Most U.S. government shutdowns have been relatively brief, typically resolved within days or a few weeks. However, the extended shutdowns of 2018–2019 and 2025 have had deeper, longer-lasting economic impacts. The 2018–2019 shutdown cost the economy billions of dollars, with some effects lingering even after government operations resumed.
Compared to previous episodes, the 2025 shutdown stands out as an unprecedented economic challenge, demanding urgent attention from policymakers and political leaders to prevent even more severe damage.
Amid widespread economic uncertainty, financial markets have become highly volatile. The cryptocurrency market, often viewed as a barometer of investor risk appetite, has mirrored this turbulence. Bitcoin’s price rose 1.45% over a 24-hour period, reflecting some short-term speculative interest.

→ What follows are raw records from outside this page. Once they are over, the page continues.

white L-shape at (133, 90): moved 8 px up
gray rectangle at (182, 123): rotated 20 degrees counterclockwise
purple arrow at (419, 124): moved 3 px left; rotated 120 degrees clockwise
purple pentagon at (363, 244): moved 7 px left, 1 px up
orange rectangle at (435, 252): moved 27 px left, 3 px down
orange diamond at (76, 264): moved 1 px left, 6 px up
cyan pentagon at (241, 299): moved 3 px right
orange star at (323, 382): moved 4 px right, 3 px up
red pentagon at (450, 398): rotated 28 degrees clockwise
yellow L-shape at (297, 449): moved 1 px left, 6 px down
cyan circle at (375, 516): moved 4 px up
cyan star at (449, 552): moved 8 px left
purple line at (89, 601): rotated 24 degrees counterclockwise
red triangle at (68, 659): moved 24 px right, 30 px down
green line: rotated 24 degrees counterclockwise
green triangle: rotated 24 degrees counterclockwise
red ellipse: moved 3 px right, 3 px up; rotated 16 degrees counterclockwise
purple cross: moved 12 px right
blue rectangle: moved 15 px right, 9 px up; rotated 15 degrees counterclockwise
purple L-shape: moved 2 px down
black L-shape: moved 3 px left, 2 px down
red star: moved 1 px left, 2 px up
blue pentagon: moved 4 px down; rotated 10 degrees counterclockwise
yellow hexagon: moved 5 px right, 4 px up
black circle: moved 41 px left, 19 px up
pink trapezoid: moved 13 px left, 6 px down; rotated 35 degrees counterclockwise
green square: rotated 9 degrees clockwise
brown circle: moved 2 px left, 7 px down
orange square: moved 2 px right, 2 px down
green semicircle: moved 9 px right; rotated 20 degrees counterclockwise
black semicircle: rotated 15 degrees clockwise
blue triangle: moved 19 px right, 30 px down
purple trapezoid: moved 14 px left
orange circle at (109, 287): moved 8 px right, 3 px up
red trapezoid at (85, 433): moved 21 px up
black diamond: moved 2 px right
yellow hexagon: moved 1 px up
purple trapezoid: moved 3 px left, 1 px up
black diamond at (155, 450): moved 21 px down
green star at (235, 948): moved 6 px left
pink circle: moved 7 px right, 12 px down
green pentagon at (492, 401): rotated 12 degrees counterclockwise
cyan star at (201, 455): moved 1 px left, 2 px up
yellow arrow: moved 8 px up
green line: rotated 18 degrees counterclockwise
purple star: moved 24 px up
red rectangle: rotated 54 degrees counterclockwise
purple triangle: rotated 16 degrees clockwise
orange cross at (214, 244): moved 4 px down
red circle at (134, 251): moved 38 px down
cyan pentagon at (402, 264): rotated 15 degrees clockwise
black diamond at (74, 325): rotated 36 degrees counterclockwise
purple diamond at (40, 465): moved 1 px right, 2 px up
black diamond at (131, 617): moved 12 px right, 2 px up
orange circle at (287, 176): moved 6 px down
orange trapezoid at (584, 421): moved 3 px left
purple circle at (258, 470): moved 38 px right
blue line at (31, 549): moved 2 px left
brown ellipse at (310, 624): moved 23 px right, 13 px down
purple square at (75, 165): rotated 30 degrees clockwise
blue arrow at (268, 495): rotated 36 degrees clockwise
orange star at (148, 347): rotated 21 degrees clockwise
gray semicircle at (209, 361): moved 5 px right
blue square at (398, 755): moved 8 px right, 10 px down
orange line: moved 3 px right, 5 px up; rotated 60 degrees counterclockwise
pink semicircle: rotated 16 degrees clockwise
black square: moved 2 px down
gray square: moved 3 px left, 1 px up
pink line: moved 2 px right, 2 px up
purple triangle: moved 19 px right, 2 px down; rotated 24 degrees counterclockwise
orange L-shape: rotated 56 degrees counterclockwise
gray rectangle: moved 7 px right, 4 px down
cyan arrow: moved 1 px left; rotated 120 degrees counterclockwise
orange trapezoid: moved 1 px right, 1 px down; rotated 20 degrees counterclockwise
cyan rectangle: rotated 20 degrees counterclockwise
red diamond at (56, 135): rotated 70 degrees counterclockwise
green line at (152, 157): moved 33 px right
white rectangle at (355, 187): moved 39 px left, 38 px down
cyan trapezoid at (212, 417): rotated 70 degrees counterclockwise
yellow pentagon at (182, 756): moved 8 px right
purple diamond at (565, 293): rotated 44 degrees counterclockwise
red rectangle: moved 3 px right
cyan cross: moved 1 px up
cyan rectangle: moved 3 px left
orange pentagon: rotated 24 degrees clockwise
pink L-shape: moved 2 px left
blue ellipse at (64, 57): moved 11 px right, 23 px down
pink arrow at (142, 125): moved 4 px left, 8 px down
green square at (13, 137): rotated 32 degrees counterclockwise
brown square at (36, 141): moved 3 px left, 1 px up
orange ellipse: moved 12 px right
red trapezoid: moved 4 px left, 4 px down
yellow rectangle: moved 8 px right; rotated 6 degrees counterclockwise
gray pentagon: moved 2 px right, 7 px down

Yet, over the past 30 days, Bitcoin has dropped 14.99%, showing that macroeconomic uncertainty is weighing on risk assets, cryptocurrencies included. Trading volumes in the past 24 hours also plunged 35.6%, indicating that investors are growing more cautious and reducing their activity.
This sharp decrease in trading volume points to more than just price declines—it signals shrinking liquidity and waning overall market engagement. During times of economic turmoil, investors typically retreat from volatile assets, favoring safer havens or simply holding cash.
The link between the government shutdown and crypto market performance reveals how macroeconomic events affect digital assets, challenging the idea that cryptocurrencies are entirely detached from traditional finance. In times of broader economic crisis, even assets seen as alternative or decentralized are vulnerable to macroeconomic instability.
A government shutdown occurs when Congress does not pass the annual federal budget, suspending non-essential services and discretionary spending. This typically stems from political disputes among lawmakers over funding allocations and budget priorities.
Each week of shutdown cuts U.S. GDP by roughly 0.15%, halts non-essential federal services, and leaves employees unpaid. The 35-day shutdown in 2018 cost the U.S. economy around $24 billion.
Yellen warned of threats to economic stability such as erosion of the rule of law, undermining Federal Reserve independence, reduced productive investment, heightened political uncertainty discouraging business, and weakening of institutions fundamental to America’s long-term prosperity.
A prolonged shutdown depresses employment levels and raises unemployment. Economic activity slows, companies lay off staff, and both investment and consumer spending weaken. Prolonged effects can deepen and extend a recession.
Federal employees may be furloughed and go without pay during a shutdown. While retroactive pay is sometimes provided after government reopening, it is not guaranteed in all cases.
Shutdowns cause short-term market volatility but have limited long-term economic impact. Historically, each week of shutdown shaves about 0.15 percentage points off GDP, with a recovery often following. Bond yields typically fall, and the dollar weakens temporarily.
There have been 15 U.S. government shutdowns since 1980. The longest before 2025 lasted 21 days in the 1990s. Most in the 1980s lasted only 1 to 3 days.
Yes, a government shutdown can indirectly influence Federal Reserve decisions by disrupting employment data—a critical input for monetary policy. Such data instability can increase market volatility.
Consumers—especially furloughed federal employees—can face income loss. Public services may be interrupted, general economic activity may decline, and access to essential government benefits could be disrupted.